SUPPLIED RECORDS:
━━━━━━━━━━

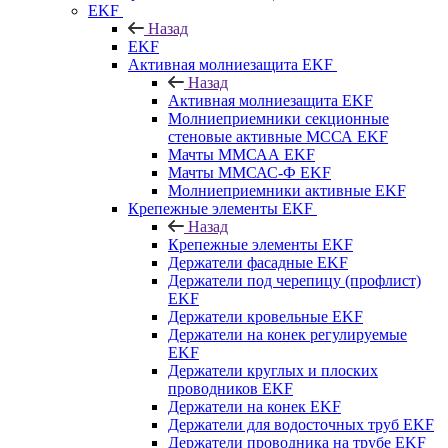
EKF
Назад
EKF
Активная молниезащита EKF
Назад
Активная молниезащита EKF
Молниеприемники секционные
стеновые активные МССА EKF
Мачты ММСАА EKF
Мачты ММСАС-Ф EKF
Молниеприемники активные EKF
Крепежные элементы EKF
Назад
Крепежные элементы EKF
Держатели фасадные EKF
Держатели под черепицу (профлист)
EKF
Держатели кровельные EKF
Держатели на конек регулируемые
EKF
Держатели круглых и плоских
проводников EKF
Держатели на конек EKF
Держатели для водосточных труб EKF
Держатели проводника на трубе EKF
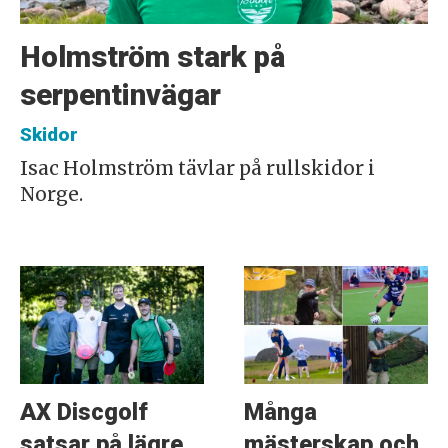
Holmström stark på
serpentinvägar
Skidor
Isac Holmström tävlar på rullskidor i
Norge.
AX Discgolf
Många
satsar på lägre
mästerskap och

━━━━━━━━━━

EXERCISE DETAILS:
Restate the full listing word for word, excluding images.

OUTPUT FOR THIS EXERCISE:
EKF
Назад
EKF
Активная молниезащита EKF
Назад
Активная молниезащита EKF
Молниеприемники секционные
стеновые активные МССА EKF
Мачты ММСАА EKF
Мачты ММСАС-Ф EKF
Молниеприемники активные EKF
Крепежные элементы EKF
Назад
Крепежные элементы EKF
Держатели фасадные EKF
Держатели под черепицу (профлист)
EKF
Держатели кровельные EKF
Держатели на конек регулируемые
EKF
Держатели круглых и плоских
проводников EKF
Держатели на конек EKF
Держатели для водосточных труб EKF
Держатели проводника на трубе EKF
Holmström stark på
serpentinvägar
Skidor
Isac Holmström tävlar på rullskidor i
Norge.
AX Discgolf
Många
satsar på lägre
mästerskap och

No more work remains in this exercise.